Bu Reni kembali memakai kacamatanya, dan mulai membaca draft Silvia. Sesaat kemudian, Bu Reni mengernyitkan dahi, lalu berkata pada Dimas, "Dimas, saya masih ada perlu sama kamu. Kamu tunggu di luar dulu, ya? setelah urusanku dengan Silvia selesai, kamu bisa temui saya lagi."

Dimas yang berada di ambang pintu, mengernyitkan dahi, lalu dia menjawab, "Baik, Bu." Dimas menunggu di luar ruangan Bu Reni.

Setelah beberapa lama, Silvia keluar dari ruangan Bu Reni. "Dimas, kamu dipanggil Bu Reni."ucap Silvia pada Dimas. Silvia terlihat kesal saat menyampaikan pesan itu pada Dimas.

"Dimas, Ibu mau minta tolong sama kamu."kata Bu Reni saat Dimas duduk di hadapannya. "Ibu menerima permintaan khusus dari atasan untuk membimbing skripsi Silvia. Ibu tahu, Silvia sendiri enggan menjadikan Ibu sebagai dosen pembimbing. Gadis itu kesulitan memenuhi kualitas standar skripsi yang Ibu tentukan. Ibu tidak mau menurunkan kualitas standar skripsi dari mahasiswa yang Ibu bimbing. Jadi Ibu minta bantuanmu untuk menjadi asisten ibu untuk skripsi Silvia."

"Maaf, Bu. Saya rasa, saya bukan orang yang tepat untuk hal tersebut, Bu."Tolak Dimas secara halus.

"Kamu mahasiswa yang brilian, Dimas. tentu saja kamu orang yang tepat untuk menjadi mentor Silvia. Kamu mendapatkan beasiswa akademik saat masuk kampus ini, itu bukti kamu mahasiswa yang brilian."Sanggah Bu Reni.
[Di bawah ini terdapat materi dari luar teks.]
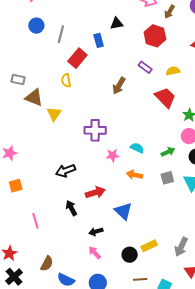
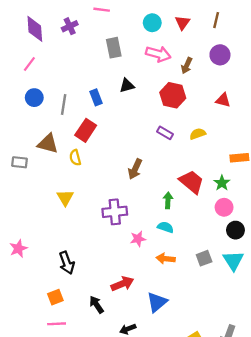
blue rectangle: (99, 40) -> (96, 97), moved
brown arrow: (119, 86) -> (135, 169), moved
brown triangle: (34, 98) -> (48, 144), moved
red trapezoid: (165, 98) -> (192, 182), moved
green arrow: (168, 152) -> (168, 200), moved, turned -56
black arrow: (66, 171) -> (67, 263), moved, turned -84
orange square: (16, 186) -> (55, 297), moved
blue triangle: (123, 211) -> (157, 302), turned 42
pink line: (35, 221) -> (57, 324), turned -70

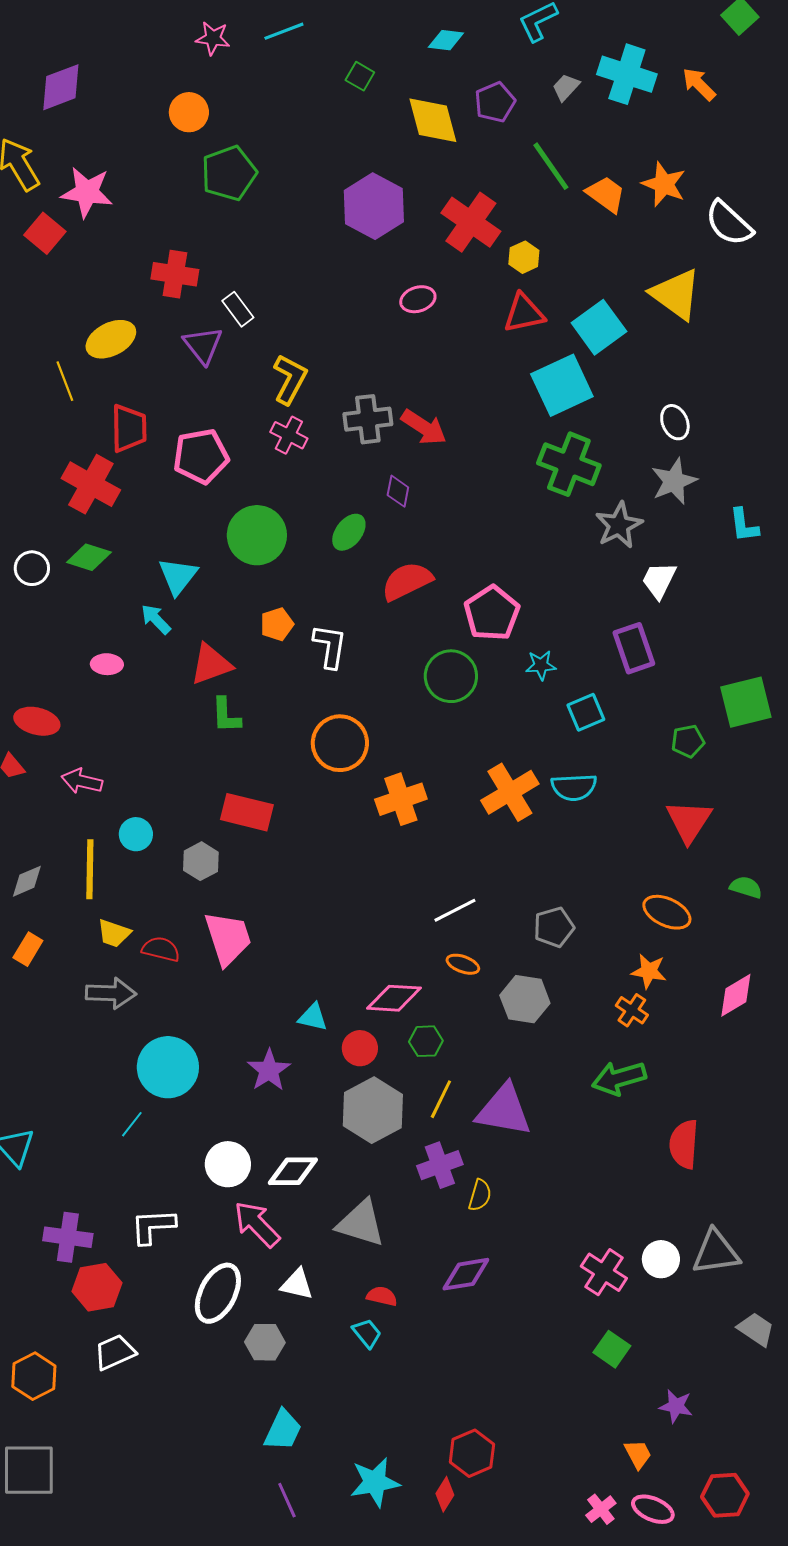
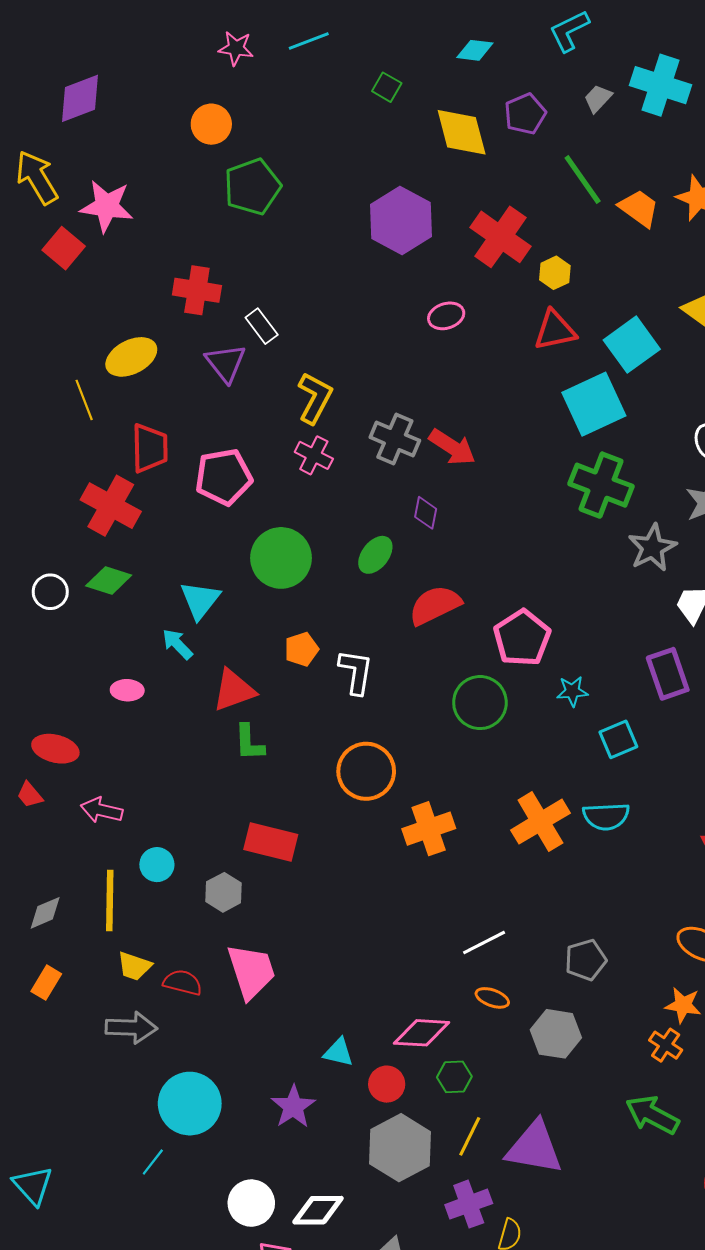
gray cross: (368, 419) -> (395, 439), turned 30
green arrow: (619, 1078) -> (652, 1115), turned 44

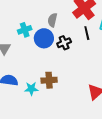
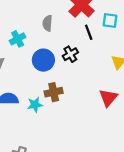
blue circle: (44, 38) -> (43, 60), moved
black cross: (64, 43) -> (70, 54), moved

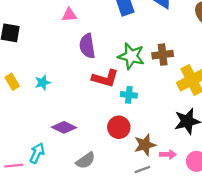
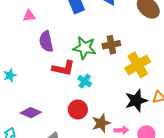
cyan cross: (129, 95) -> (85, 81), turned 32

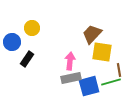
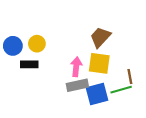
yellow circle: (32, 28) -> (37, 44), moved
yellow square: (102, 52) -> (99, 63), moved
black rectangle: (27, 59) -> (29, 64), turned 56

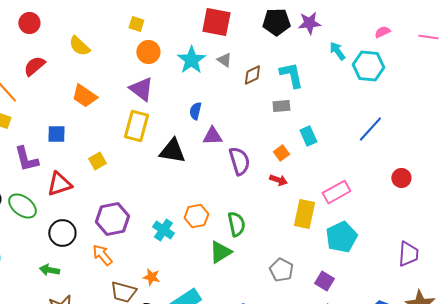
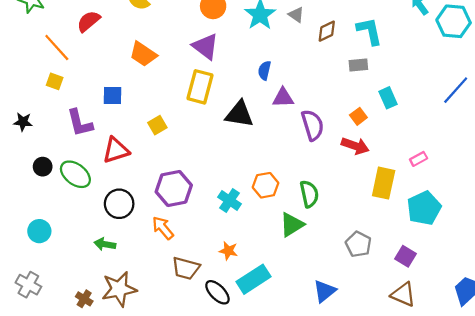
red arrow: (278, 180) -> (355, 146), size x1.4
pink rectangle: (336, 192) -> (419, 159), size x0.6
orange star: (151, 277) -> (228, 251), moved

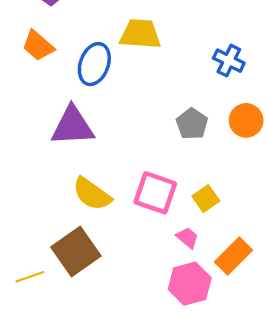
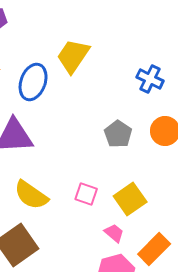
yellow trapezoid: (140, 34) -> (73, 56), turned -60
pink square: (155, 193) -> (86, 194), size x0.6
yellow square: (206, 199) -> (130, 199), size x1.4

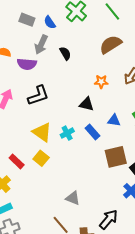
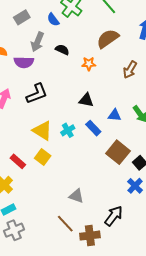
gray rectangle: (27, 20) -> (22, 17), turned -49
blue semicircle: (50, 22) -> (53, 20), moved
black semicircle: (65, 53) -> (62, 50), turned -32
orange star: (101, 82) -> (89, 64), moved
brown square: (116, 157) -> (118, 152), turned -35

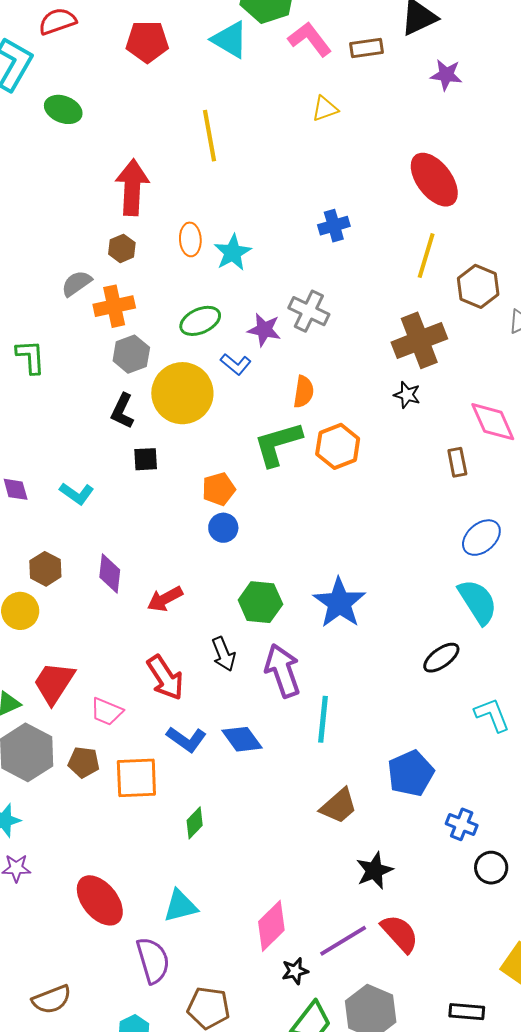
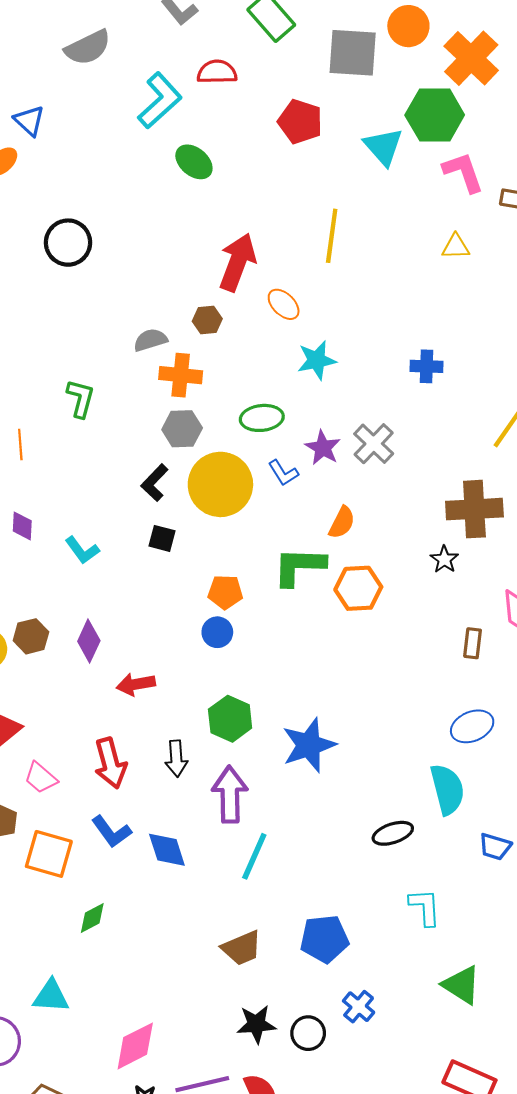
orange ellipse: (190, 239) -> (284, 304), moved, turned -60
brown hexagon: (45, 569) -> (31, 636), moved
black circle: (491, 868) -> (308, 1033), moved

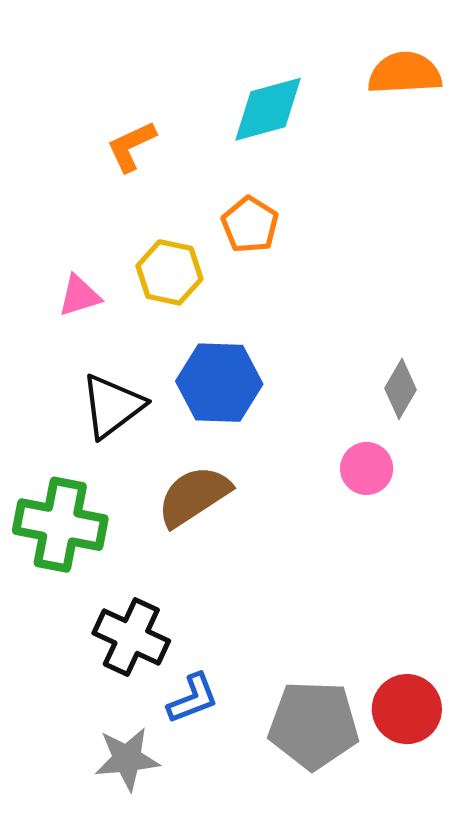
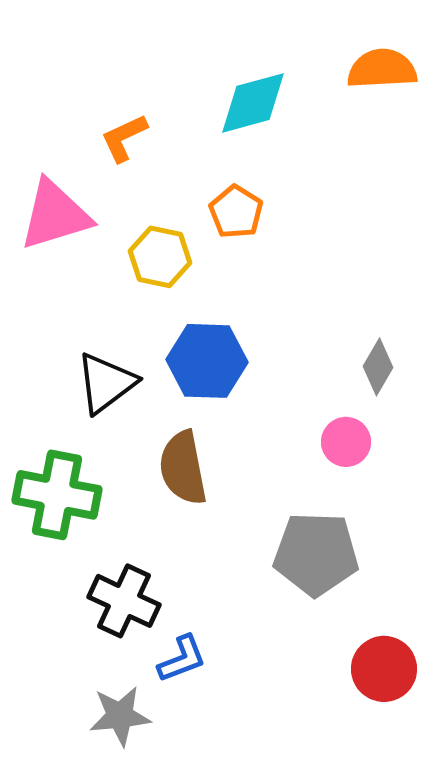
pink triangle: (79, 296) -> (55, 215), moved, size x1.8
brown semicircle: (194, 496) -> (183, 468), turned -68
gray pentagon: (314, 725) -> (316, 554), moved

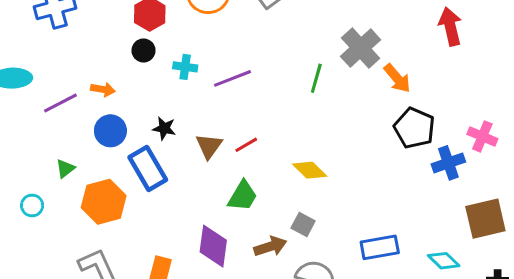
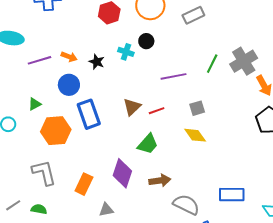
black circle: (144, 50) -> (146, 41), moved
purple line: (232, 78) -> (174, 76), moved
green line: (316, 78) -> (212, 64), moved
black star: (164, 128) -> (97, 62), moved
gray square: (303, 225) -> (197, 108), moved, turned 35

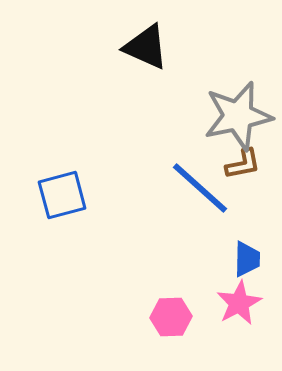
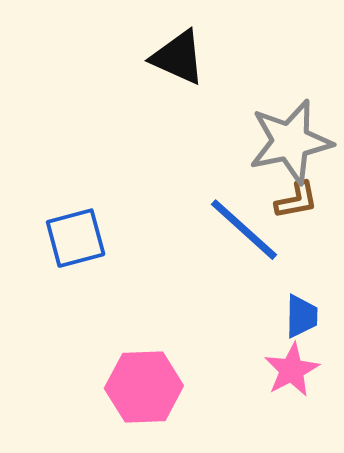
pink hexagon: (171, 317) -> (144, 387), moved, size x1.5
"Saya sudah tidak mendapatkan beasiswa tersebut saat tahun kedua, Bu."

"Ibu tahu, kamu menolak beasiswa tersebut karena alasan pribadi. Nilai akademikmu selama kuliah sangat bagus sampai saat ini, "Universitas pasti menawari kamu untuk melanjutkan beasiswa."

Dimas memang menolak saat Pihak universitas ingin melanjutkan beasiswanya. Saat itu, Dimas sudah mempunyai penghasilan yang cukup untuk membiayai kuliahnya sendiri. Dimas berpikir, lebih baik beasiswa untuknya, digunakan oleh mahasiswa lain yang lebih membutuhkan. Itulah alasan Dimas menolak beasiswa pada tahun kedua.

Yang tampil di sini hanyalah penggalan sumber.